**YOUR GOAL:** Copies of all lines that contain "оборудования" are needed; take them from the data below.
[[ DATA FOR REVIEW open ]]
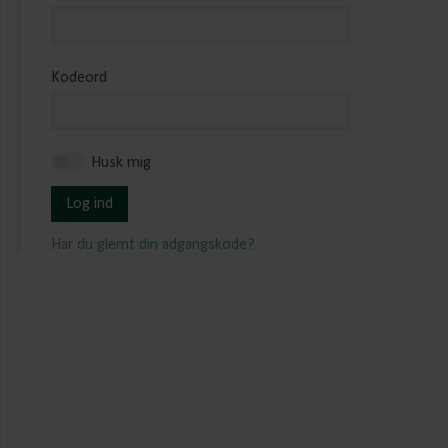
Kodeord
Husk mig
Log ind
Har du glemt din adgangskode?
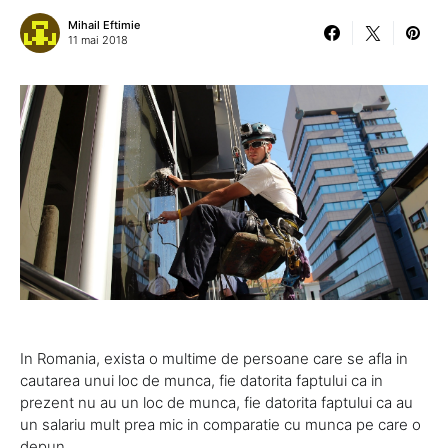
Mihail Eftimie
11 mai 2018
In Romania, exista o multime de persoane care se afla in
cautarea unui loc de munca, fie datorita faptului ca in
prezent nu au un loc de munca, fie datorita faptului ca au
un salariu mult prea mic in comparatie cu munca pe care o
depun.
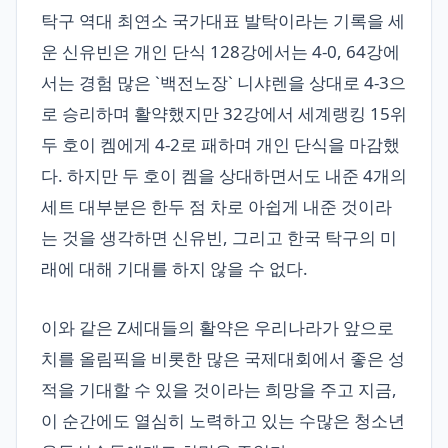
탁구 역대 최연소 국가대표 발탁이라는 기록을 세
운 신유빈은 개인 단식 128강에서는 4-0, 64강에
서는 경험 많은 `백전노장` 니샤렌을 상대로 4-3으
로 승리하며 활약했지만 32강에서 세계랭킹 15위
두 호이 켐에게 4-2로 패하며 개인 단식을 마감했
다. 하지만 두 호이 켐을 상대하면서도 내준 4개의
세트 대부분은 한두 점 차로 아쉽게 내준 것이라
는 것을 생각하면 신유빈, 그리고 한국 탁구의 미
래에 대해 기대를 하지 않을 수 없다.
이와 같은 Z세대들의 활약은 우리나라가 앞으로
치를 올림픽을 비롯한 많은 국제대회에서 좋은 성
적을 기대할 수 있을 것이라는 희망을 주고 지금,
이 순간에도 열심히 노력하고 있는 수많은 청소년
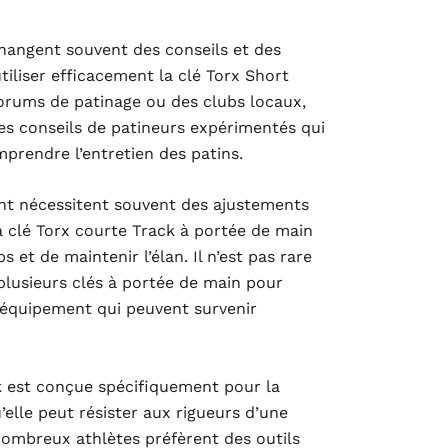
changent souvent des conseils et des
tiliser efficacement la clé Torx Short
forums de patinage ou des clubs locaux,
es conseils de patineurs expérimentés qui
prendre l’entretien des patins.
nt nécessitent souvent des ajustements
 la clé Torx courte Track à portée de main
et de maintenir l’élan. Il n’est pas rare
 plusieurs clés à portée de main pour
’équipement qui peuvent survenir
k est conçue spécifiquement pour la
u’elle peut résister aux rigueurs d’une
 nombreux athlètes préfèrent des outils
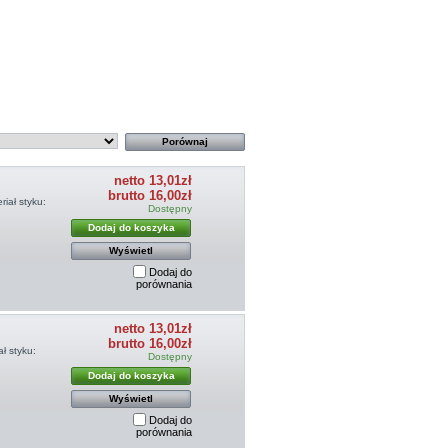
netto 13,01zł
brutto 16,00zł
iał styku:
Dostępny
Dodaj do koszyka
Wyświetl
Dodaj do
porównania
netto 13,01zł
brutto 16,00zł
ł styku:
Dostępny
Dodaj do koszyka
Wyświetl
Dodaj do
porównania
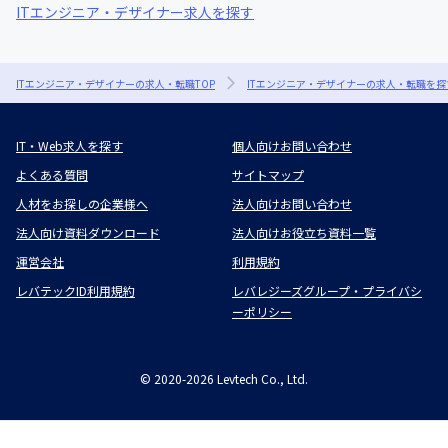
ITエンジニア・デザイナー求人を探す
ITエンジニア・デザイナーの求人・転職TOP
ITエンジニア・デザイナーの求人・転職を探
IT・Web求人を探す
個人向けお問い合わせ
よくある質問
サイトマップ
人材をお探しの企業様へ
法人向けお問い合わせ
法人向け資料ダウンロード
法人向けお役立ち資料一覧
運営会社
利用規約
レバテックID利用規約
レバレジーズグループ・プライバシ
ーポリシー
©
2020-2026
Levtech Co., Ltd.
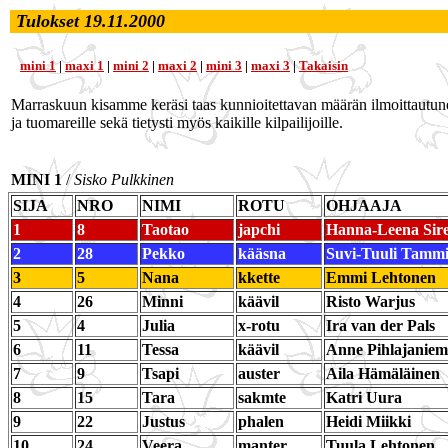
Tulokset 19.11.2000
mini 1
|
maxi 1
|
mini 2
|
maxi 2
|
mini 3
|
maxi 3
|
Takaisin
Marraskuun kisamme keräsi taas kunnioitettavan määrän ilmoittautuneita
ja tuomareille sekä tietysti myös kaikille kilpailijoille.
MINI 1
/
Sisko Pulkkinen
SIJA
NRO
NIMI
ROTU
OHJAAJA
1
8
Taotao
japchi
Hanna-Leena Sir
2
28
Pekko
kääsna
Suvi-Tuuli Tamm
3
5
Nana
kkette
Emmi Lehtonen
4
26
Minni
käävil
Risto Warjus
5
4
Julia
x-rotu
Ira van der Pals
6
11
Tessa
käävil
Anne Pihlajaniem
7
9
Tsapi
auster
Aila Hämäläinen
8
15
Tara
sakmte
Katri Uura
9
22
Justus
phalen
Heidi Miikki
10
24
Veera
manter
Tuula Lehtonen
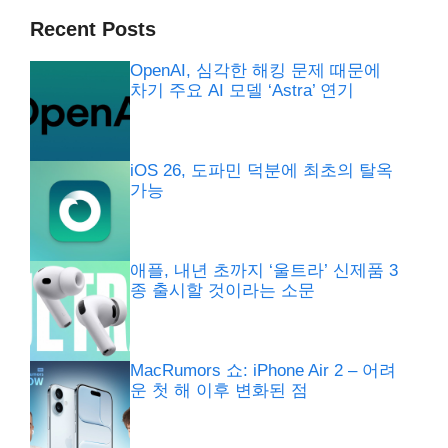
Recent Posts
OpenAI, 심각한 해킹 문제 때문에
차기 주요 AI 모델 ‘Astra’ 연기
iOS 26, 도파민 덕분에 최초의 탈옥
가능
애플, 내년 초까지 ‘울트라’ 신제품 3
종 출시할 것이라는 소문
MacRumors 쇼: iPhone Air 2 – 어려
운 첫 해 이후 변화된 점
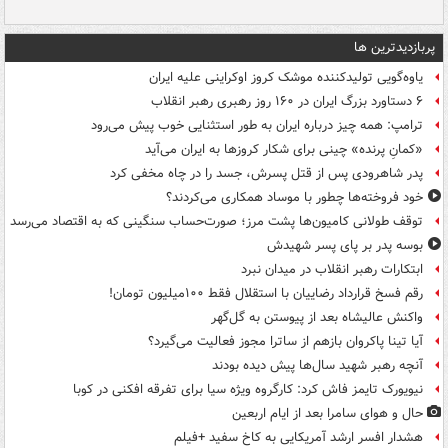
پربازدیدترین ها
یاوه‌گویی تولیدکننده موشک کروز اوکراینی علیه ایران
۶ دستاورد بزرگ ایران در ۱۶۰ روز رهبری رهبر انقلاب
ترامپ: همه چیز درباره ایران به طور استثنایی خوب پیش می‌رود
«کمانِ پرنده» چینی برای شکار کروزها به ایران می‌آید
پدر شاهرودی پس از قتل پسرش، جسد را در چاه مخفی کرد
خود فروخته‌ها چطور با موساد همکاری می‌کردند؟
توقف طولانی کامیون‌ها پشت مرز؛ صورت‌حساب سنگینی که به اقتصاد می‌رسد
بوسه‌ پدر بر پای پسر شهیدش
ابتکارات رهبر انقلاب در میدان نبرد
رقم فسخ قرارداد رضاییان با استقلال فقط ۱۰۰میلیون تومان!
واکنش عالیشاه بعد از پیوستن به گل‌گهر
آیا تینا پاکروان بازهم از ساترا مجوز فعالیت می‌گیرد؟
آنچه رهبر شهید سال‌ها پیش دیده بودند
نیویورک تایمز فاش کرد: کارگروه ویژه سیا برای تفرقه افکنی در کوبا
حال و هوای سامرا بعد از ایام اربعین
هشدار افسر ارشد آمریکایی به کاخ سفید +فیلم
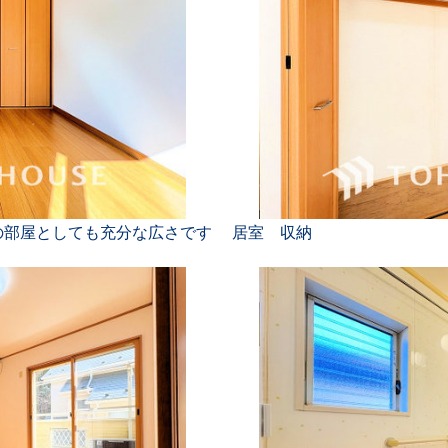
の部屋としても充分な広さです
居室 収納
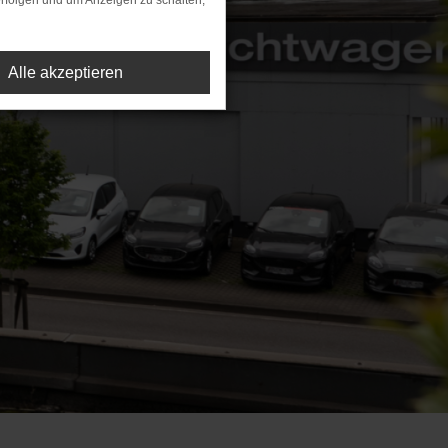
rfolgen und um Anzeigen zu schalten,
Alle akzeptieren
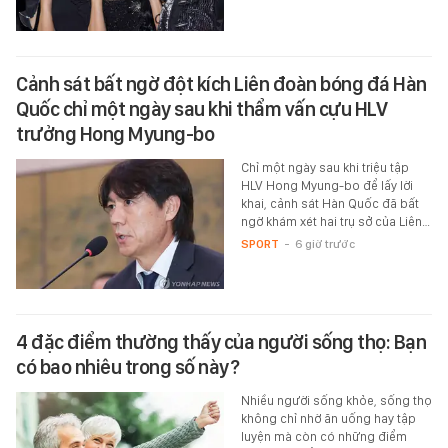
Cảnh sát bất ngờ đột kích Liên đoàn bóng đá Hàn
Quốc chỉ một ngày sau khi thẩm vấn cựu HLV
trưởng Hong Myung-bo
Chỉ một ngày sau khi triệu tập
HLV Hong Myung-bo để lấy lời
khai, cảnh sát Hàn Quốc đã bất
ngờ khám xét hai trụ sở của Liên…
SPORT
-
6 giờ trước
4 đặc điểm thường thấy của người sống thọ: Bạn
có bao nhiêu trong số này?
Nhiều người sống khỏe, sống thọ
không chỉ nhờ ăn uống hay tập
luyện mà còn có những điểm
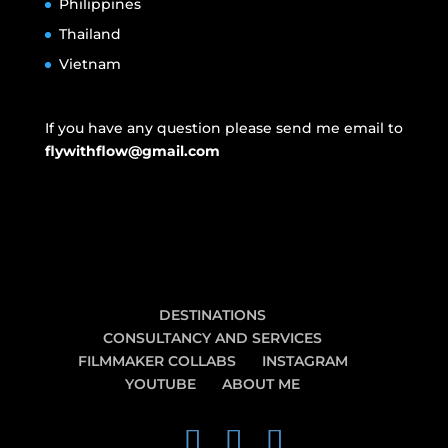
Philippines
Thailand
Vietnam
If you have any question please send me email to
flywithflow@gmail.com
DESTINATIONS
CONSULTANCY AND SERVICES
FILMMAKER COLLABS
INSTAGRAM
YOUTUBE
ABOUT ME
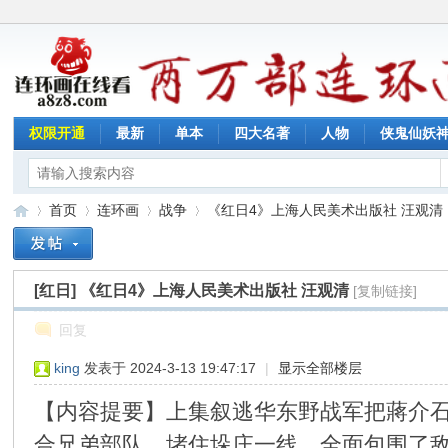
权限开通
最新
单本
四大名著
人物
侠鬼仙妖
首页
连环画
战争
《红日4》上海人民美术出版社 汪观清
[红日]
《红日4》上海人民美术出版社 汪观清
[复制链接]
连
»
›
›
›
回复
king
发表于 2024-3-13 19:47:17
|
显示全部楼层
【内容提要】上集叙逃华东野战军把蔣介石
合兄弟部队，堵住垛庄一线，全面包围了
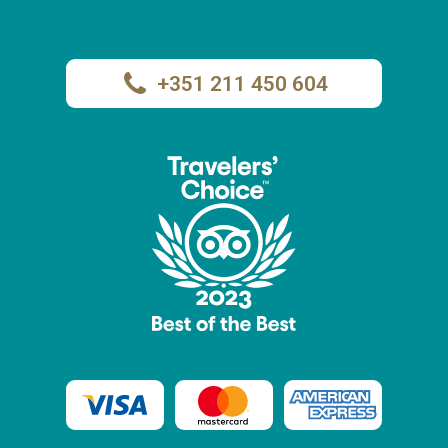
+351 211 450 604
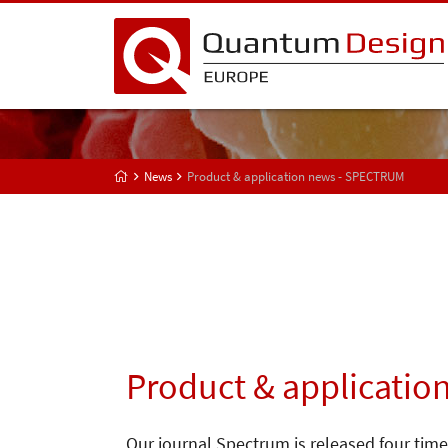
News
Product & application news - SPECTRUM
Product & applicatio
Our journal Spectrum is released four time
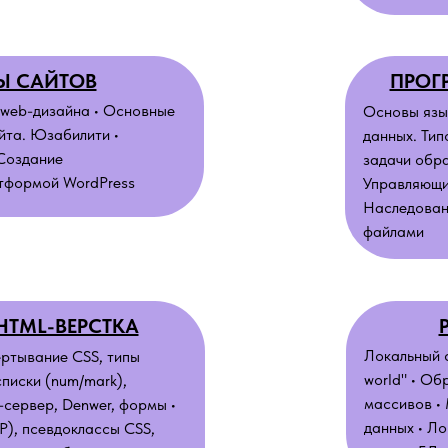
Ы САЙТОВ
ПРОГ
 web-дизайна • Основные
Основы язы
йта. Юзабилити •
данных. Тип
 Создание
задачи обр
атформой WordPress
Управляющие
Наследовани
файлами
HTML-ВЕРСТКА
Локальный с
ртывание CSS, типы
world" • Об
писки (num/mark),
массивов •
-сервер, Denwer, формы •
данных • Л
), псевдоклассы CSS,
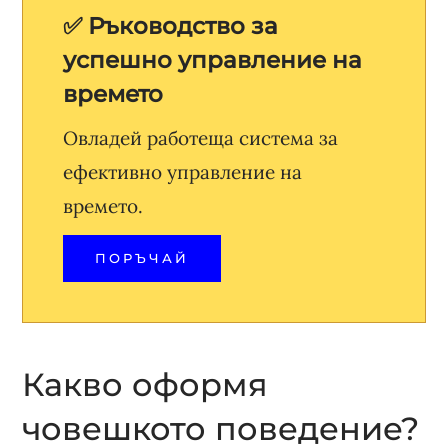
✅ Ръководство за
успешно управление на
времето
Овладей работеща система за
ефективно управление на
времето.
ПОРЪЧАЙ
Какво оформя
човешкото поведение?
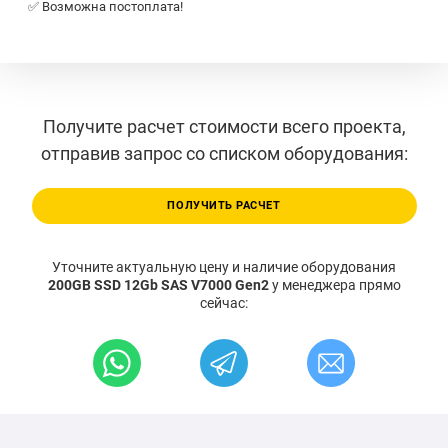
✅ Возможна постоплата!
Получите расчет стоимости всего проекта,
отправив запрос со списком оборудования:
ПОЛУЧИТЬ РАСЧЕТ
Уточните актуальную цену и наличие оборудования
200GB SSD 12Gb SAS V7000 Gen2
у менеджера прямо
сейчас:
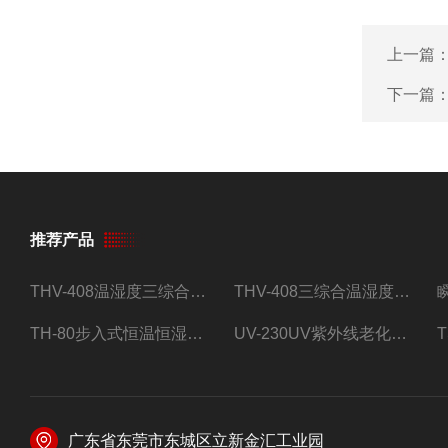
上一篇
下一篇
推荐产品
THV-408温湿度三综合试验箱
THV-408三综合温湿度振动试验箱
TH-80步入式恒温恒湿试验房
UV-230UV紫外线老化试验箱
广东省东莞市东城区立新金汇工业园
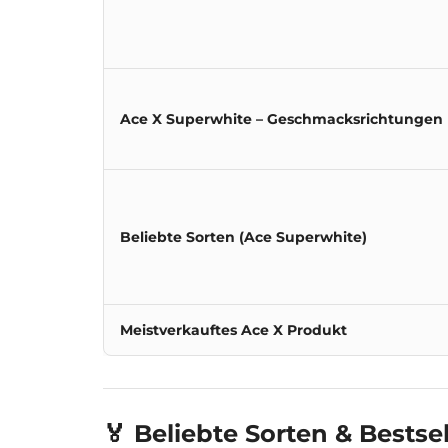
Ace X Superwhite – Geschmacksrichtungen
Beliebte Sorten (Ace Superwhite)
Meistverkauftes Ace X Produkt
🏅 Beliebte Sorten & Bestsel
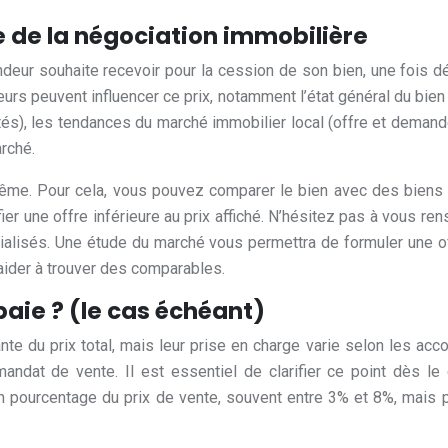
se de la négociation immobilière
ur souhaite recevoir pour la cession de son bien, une fois déd
eurs peuvent influencer ce prix, notamment l’état général du bien
ités), les tendances du marché immobilier local (offre et dem
arché.
ous-même. Pour cela, vous pouvez comparer le bien avec des bi
fier une offre inférieure au prix affiché. N’hésitez pas à vous re
alisés. Une étude du marché vous permettra de formuler une offr
der à trouver des comparables.
paie ? (le cas échéant)
 du prix total, mais leur prise en charge varie selon les acco
andat de vente. Il est essentiel de clarifier ce point dès le
n pourcentage du prix de vente, souvent entre 3% et 8%, mais p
[[ DATA FOR REVIEW closed ]]
**EXERCISE RESULT:**
отправив запрос со списком оборудования:
Уточните актуальную цену и наличие оборудования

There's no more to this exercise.